Chemical communication mediates a variety of critical ecological processes. Sensory perception of chemical signals, for example, strongly influences reproduction, foraging, and habitat selection. In this talk, I will show that the physiological bases of olfactory navigation play important roles in regulating behavior and mediating ecological interactions. I will illustrate this point with examples from 1) pollinator attraction to flowers, where flower odor preference and learning shape the selectivity of the olfactory system in bees and moths, which in turn mediates plant-pollinator associations in the field, and 2) mosquito olfactory behavior, where molecular mechanisms mediating behavior are important in innate and learned preferences for blood meals. While these systems operate under different constraints, all employ similar behavioral search strategies (flux detection) as a means to locate odor sources, and exhibit both innate and learned olfactory behaviors. In studying these different systems, comparisons can be made to understand how chemical communication systems operate depending upon the environment in which they exist.

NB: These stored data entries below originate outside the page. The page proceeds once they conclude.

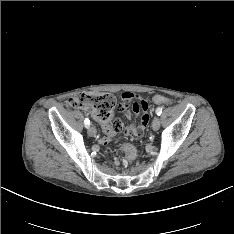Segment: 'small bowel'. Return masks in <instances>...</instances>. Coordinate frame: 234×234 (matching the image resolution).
Returning <instances> with one entry per match:
<instances>
[{
	"label": "small bowel",
	"mask_w": 234,
	"mask_h": 234,
	"mask_svg": "<svg viewBox=\"0 0 234 234\" xmlns=\"http://www.w3.org/2000/svg\"><path fill=\"white\" fill-rule=\"evenodd\" d=\"M122 98L123 99L119 104V108L127 119L130 120L132 118V112L136 114L141 113V119L136 127L135 125H129L125 128L126 135L133 136L134 139L139 140L147 131L148 122L150 120V114L148 112L149 109L148 102L146 99L142 98L141 96L130 92L124 93ZM132 101H134V103L132 104L130 110L129 106L131 105ZM157 104H162V103H157ZM99 122L103 130L101 143L104 145H108L109 143H111L115 134L117 132L122 131L123 129L121 120L117 118H113L111 120V123L104 121H99Z\"/></svg>",
	"instance_id": "c3829d8e"
}]
</instances>
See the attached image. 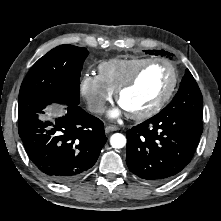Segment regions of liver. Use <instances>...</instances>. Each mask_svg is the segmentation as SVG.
<instances>
[{"mask_svg": "<svg viewBox=\"0 0 221 221\" xmlns=\"http://www.w3.org/2000/svg\"><path fill=\"white\" fill-rule=\"evenodd\" d=\"M47 116H50V114H48ZM46 115H44V116H42V118H45V117H47Z\"/></svg>", "mask_w": 221, "mask_h": 221, "instance_id": "liver-1", "label": "liver"}]
</instances>
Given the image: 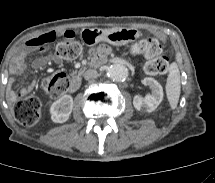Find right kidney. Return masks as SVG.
Returning a JSON list of instances; mask_svg holds the SVG:
<instances>
[{
	"label": "right kidney",
	"instance_id": "ca27d5eb",
	"mask_svg": "<svg viewBox=\"0 0 215 183\" xmlns=\"http://www.w3.org/2000/svg\"><path fill=\"white\" fill-rule=\"evenodd\" d=\"M73 109V98L71 95H63L52 103L50 107L51 119L56 123L66 122Z\"/></svg>",
	"mask_w": 215,
	"mask_h": 183
}]
</instances>
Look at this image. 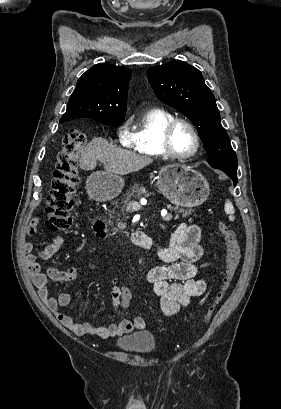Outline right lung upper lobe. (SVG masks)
Here are the masks:
<instances>
[{"instance_id":"obj_1","label":"right lung upper lobe","mask_w":281,"mask_h":409,"mask_svg":"<svg viewBox=\"0 0 281 409\" xmlns=\"http://www.w3.org/2000/svg\"><path fill=\"white\" fill-rule=\"evenodd\" d=\"M131 70L100 63L91 67L78 80L70 96L67 111L60 123L76 119H124Z\"/></svg>"}]
</instances>
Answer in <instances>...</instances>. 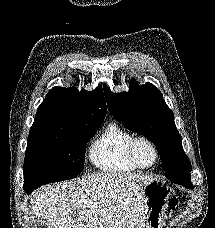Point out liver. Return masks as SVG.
<instances>
[{"label":"liver","instance_id":"obj_1","mask_svg":"<svg viewBox=\"0 0 215 228\" xmlns=\"http://www.w3.org/2000/svg\"><path fill=\"white\" fill-rule=\"evenodd\" d=\"M142 174L100 172L48 184L30 196L32 212L53 228H145Z\"/></svg>","mask_w":215,"mask_h":228}]
</instances>
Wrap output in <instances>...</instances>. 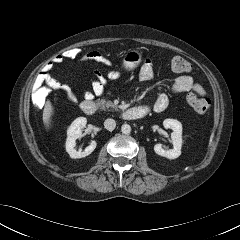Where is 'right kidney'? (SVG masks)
Returning <instances> with one entry per match:
<instances>
[{
  "label": "right kidney",
  "instance_id": "right-kidney-1",
  "mask_svg": "<svg viewBox=\"0 0 240 240\" xmlns=\"http://www.w3.org/2000/svg\"><path fill=\"white\" fill-rule=\"evenodd\" d=\"M87 119L85 117H78L75 119L67 130L66 151L71 158H83L91 154L97 146L96 141H91L90 145L84 150H76V140L82 137V130L85 128Z\"/></svg>",
  "mask_w": 240,
  "mask_h": 240
}]
</instances>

Columbia University (Research Page)
Date: March 29
Location: IMU Frangipani Room
Title: "Developmental Programming of Behavior via Epigenetic Pathways"
Though genetic variation can have a significant impact on neurobiological and behavioral outcomes, it is evident that environmental experiences can similarly affect biological processes leading to altered neurobehavioral characteristics. Variation in gene regulation has emerged as a mechanism through which the environment can interact with genes to allow for the emergence of divergent phenotypes. Moreover, there is increasing evidence that environmentally-induced changes in gene expression may be achieved through epigenetic pathways. Epigenetic modifications—molecular pathways through which transcription is altered without altering the underlying DNA sequence—play a critical role in the normal process of development and are potentially heritable. A broad range of "experiences" has been demonstrated to alter epigenetic pathways, including prenatal exposure to stress and toxins, postnatal variation in maternal care, and the experience of enhanced social/physical environments. Here, I will describe evidence implicating epigenetic factors, such as DNA methylation, histone modifications, and microRNA in the link between experiences occurring during development and altered neuroendocrine and behavioral outcomes. I will also discuss how these molecular events are hypothesized to contribute to the transgenerational inheritance of traits.
North Carolina State University (Research Page)
Date: March 30
Location: Myers Hall 130
Title: "Neuroendocrine Regulation of Sexual Plasticity in Fishes"
The study of sex differences has produced major insights into the organization of animal phenotypes and the regulatory mechanisms generating behavioral variation from similar genetic templates. Coral reef fishes display an extraordinary diversity of sexual expression including simultaneous hermaphroditism and functional, socially controlled sex change. These systems provide powerful models for understanding gonadal and non-gonadal influences on behavioral and physiological variation. We work with a species, the Caribbean bluehead wrasse (Thalassoma bifasciatum) that exhibits female-to-male functional sex change and discrete alternate male mating phenotypes. This talk will focus on transduction of social cues into reproductive responses by sex-changing female wrasses, how patterns in bluehead wrasses may relate to similar patterns in diverse range of fishes that display alternate mating phenotypes, and how we are using genomic approaches to understand the development and evolution of these sexual phenotypes.